Le Vlaams Blok essaie toujours de se doter hypocritement d’une image plus décente dans les médias. Son programme dénonce l’insécurité, les faits nous montrent le contraire. Des groupuscules violents du Vlaams Blok continuent leur boulot.
A Zoerzel notamment, un type du Vlaams Blok est descendu de sa voiture et a attaqué notre camarade Nikei. Il n’a pas trouvé amusant que notre camarade surcolle sur un panneau officiel une petite partie des affiches du Vlaams Block, et il a frappé notre camarade qui a réagi en versant le contenu de son seau de colle sur le fasciste.
Ce dernier a gueulé que la veille il avait attaqué les membres du MAS-LSP à Dilbeek. Lors d’un affichage sur des panneaux officiels, nos camarades ont été agressé par des gens armés de battes de base-ball et un des nôtres a été frappé.
Dans un article publié dans Gazet Van Antwerpen, le Blok continue à nier toute implication dans des faits de violence. Il déclare même être prêt à prendre des "sanctions" s’il s’avérait qu’un de leurs membres y serait impliqué: dans le passé si un membre du Vlaams Blok était allé "trop loin", il était temporairement écarté. Le vice-président Roeland Raes avait été "sanctionné" quand les propos négationnistes qu’il tenait ont été connu du grand public. Tout le sommet du parti était au courant depuis des années, beaucoup d’entre eux partageant les mêmes opinions. Mais à cause du retentissement médiatique, Raes a dû reculer. Entre-temps, il militait encore aussi activement au sein de l’appareil du Vlaams Blok. Le grand dirigeant du parti, Dewinter, était activement membre des organisations de jeunesses et étudiantes du Vlaams Blok (NJSV, NSV), et il était fier de participer aux attaques physiques contre des opposants. Bon nombre des parlementaires étaient membre de la milice privée interdite VMO (Vlaamse Militanten Orde) pour sa violence.

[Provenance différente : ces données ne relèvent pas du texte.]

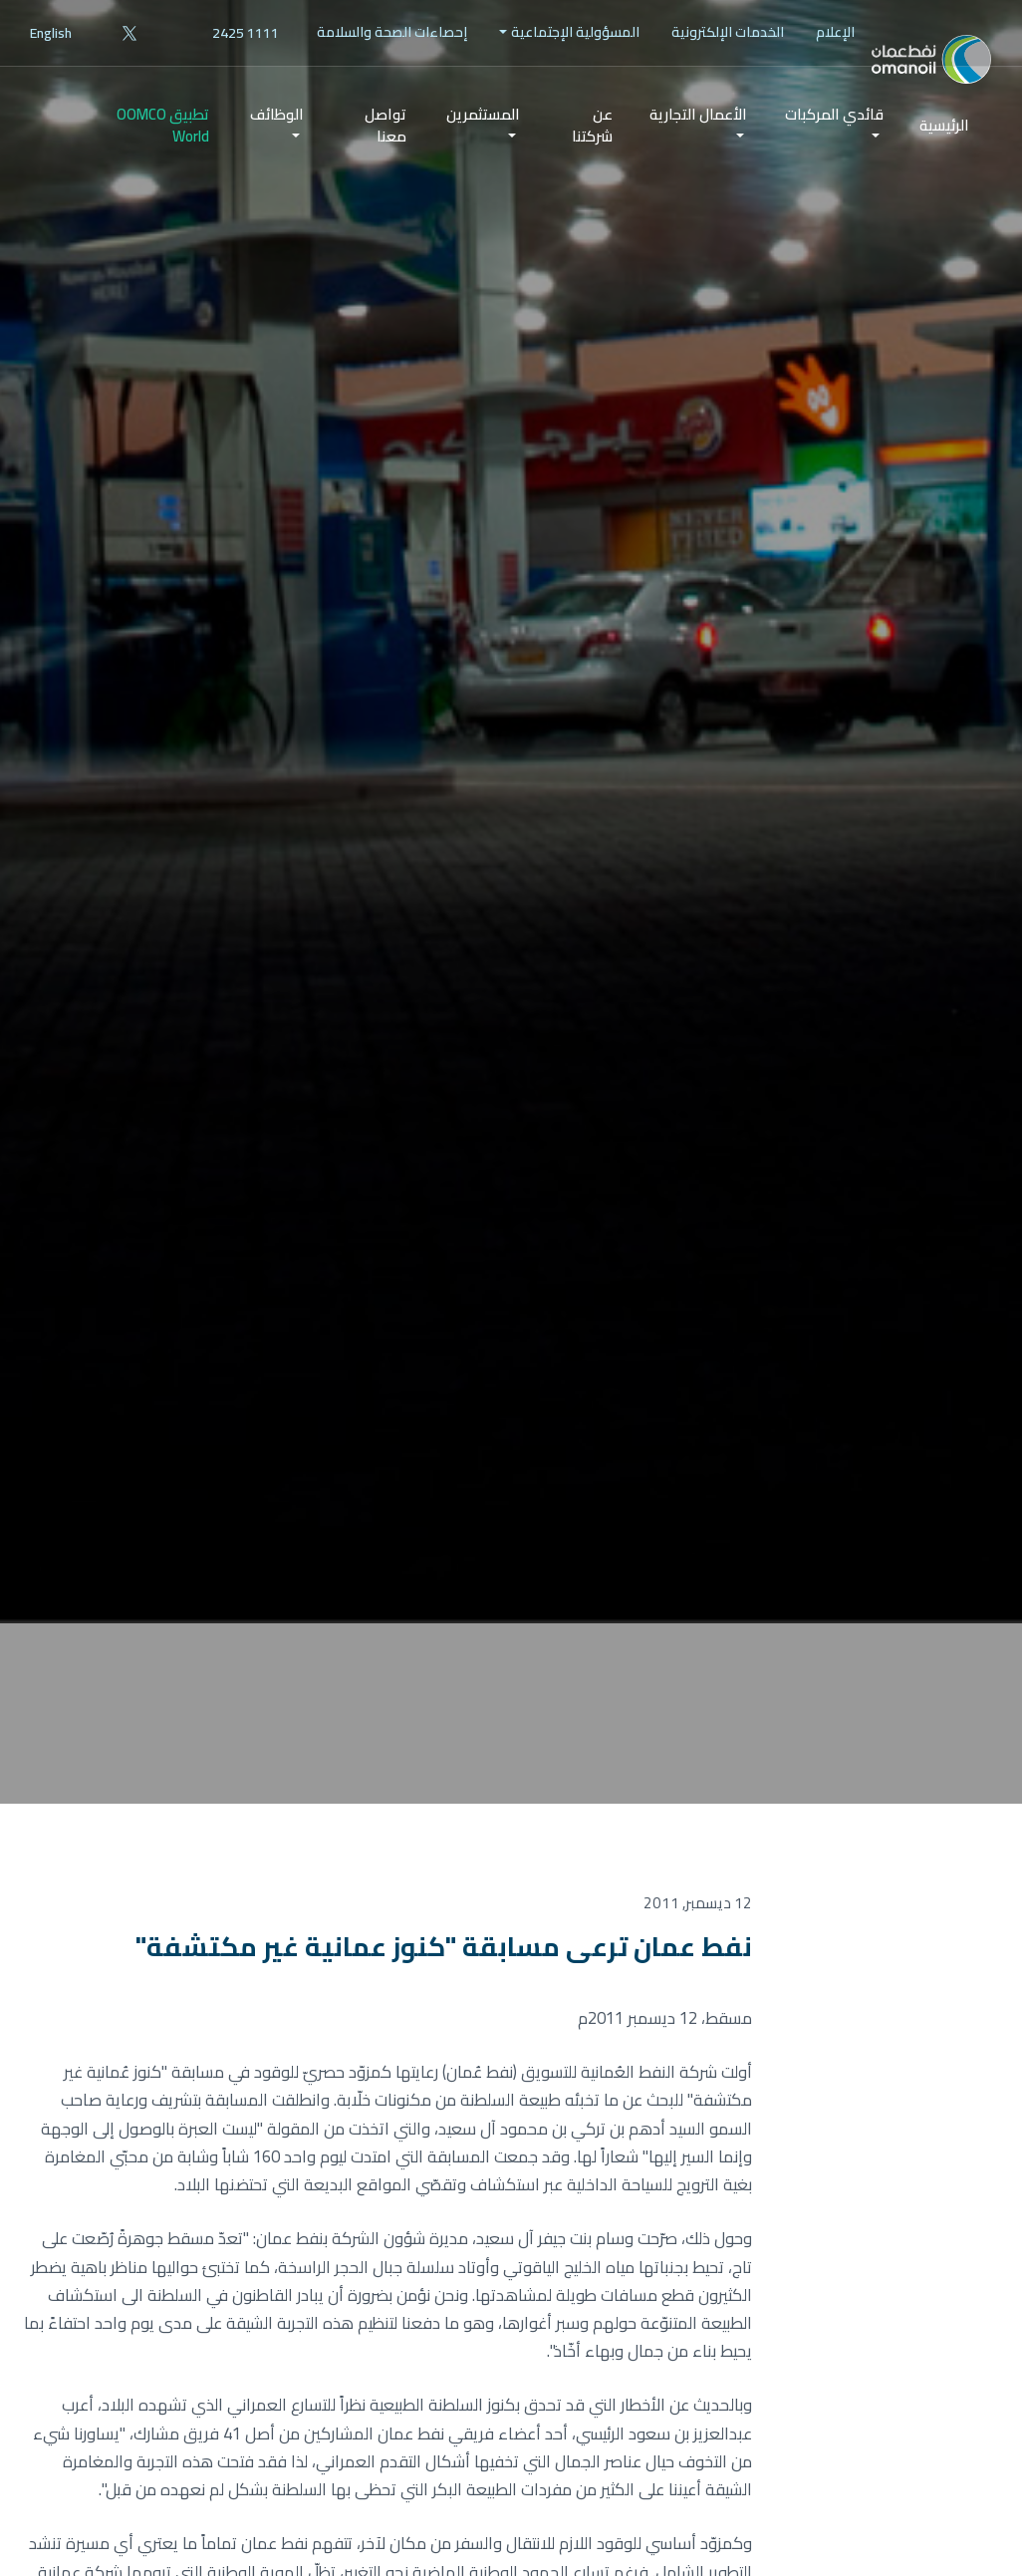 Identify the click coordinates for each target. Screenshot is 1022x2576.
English (51, 33)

Les électeurs du Vlaams Blok ne sont pas tous d’accord avec ces pratiques. On vote souvent le Vlaams Blok parce qu’il se présente comme "différent", mais on oublie plus souvent encore les véritables milices qui servent elles-même à répandre l’insécurité... Nous comprenons les critiques contre la politique actuelle et nous sommes autant opposé à la politique néo-libérale. C’est pour cela que nous voulons construire une alternative avec le MAS/LSP.